Val di Sole, culla di farfalle rare

di Lara Zavatteri

Esiste in natura una specifica farfalla che, quando ancora deve svilupparsi, viene «allevata» in un formicaio. Si chiama «Maculinea arion», è una specie rara ed è stata rinvenuta nei prati della val di Sole, durante uno studio, ancora in corso, della dottoressa Melania Massaro del Muse (Museo delle Scienze) di Trento che durante l’estate ha «mappato» 26 prati umidi di fondovalle, vicini al fiume Noce e 12 prati più secchi, sulla sinistra orografica del torrente, più lontani dall’acqua, cercando di comprendere quali sono le farfalle che popolano la valle. 
 
Se n’è discusso durante la serata «Le farfalle dei prati della Val di Sole» curata dal Parco Fluviale Alto Noce e inserita nell’iniziativa «I martedì dello scazzone» alla sala assemblee della Comunità di valle. Come ha spiegato l’esperta, la Maculinea arion è stata vista in luoghi come Vermiglio (verso Ossana), Mezzana, Pellizzano e per svilupparsi ha bisogno di una pianta nutrice come il timo e di entrare in simbiosi con un tipo di formica che le permette di diventare da bruco farfalla, appunto all’interno del formicaio. 
 
Pur essendo rara questa farfalla è stata trovata in valle, così come la «Parnassius Apollo» (nella foto), protetta a livello europeo che è stata rinvenuta, ad esempio, ad Arnago e rivista in quasi tutte le località solandre coinvolte. Perché le «Apollo» si sviluppino hanno bisogno delle piante dei muretti a secco ed è un’altra specie che è stata trovata anche in maniera abbondante. Tra l’altro proprio la Apollo fa parte del progetto del Parco «Insetti nella Rete» promosso sul sito (www.parcofluvialealtonoce.tn.it) dove si possono segnalare insetti e piccoli animali visti in valle.
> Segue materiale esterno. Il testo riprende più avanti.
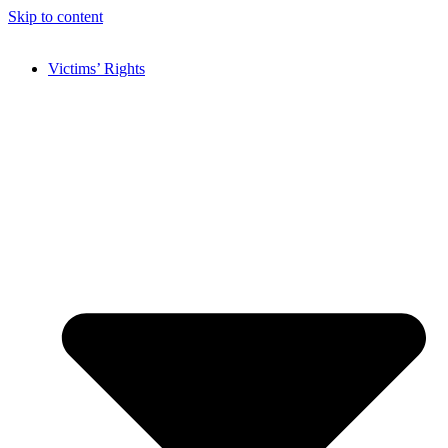
Skip to content
Victims’ Rights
Melania Massaro ha spiegato come si aspettasse di trovare alcune specie e invece di non vederne altre, mentre in valle sono state «campionate» circa 200 specie di farfalle diurne. 
 
Tra le curiosità, diversi tipi di Vanesse si nutrono di ortiche, pianta essenziale per la loro sopravvivenza durante lo sviluppo, mentre tra le altre presenti in valle anche la «Pieris napis», di colore bianco, la «Occhio di pavone», una fra quelle tra le più conosciute, che sembra avere un occhio dipinto sulle ali per ingannare i predatori e la «Farfalla colibrì» che sembra per l’appunto il piccolo uccello cui assomiglia tanto. Pur essendo uno studio non ancora terminato sono insomma state rinvenute molte specie, tra cui una rara ed un’altra protetta, mentre tra gli aspetti negativi c’è l’iperconcimazione, che porta a crescere nei prati sempre le stesse piante e di conseguenza a far tornare sempre le stesse specie di farfalle, mentre per le specie non viste bisognerà comprendere il perché della loro assenza, ad esempio la mancanza di piante nutrici. I risultati dello studio, una volta terminato, saranno a disposizione del Parco e del Muse mentre il prossimo incontro del Parco, a ottobre, approfondirà il ritorno di un grande carnivoro come il lupo.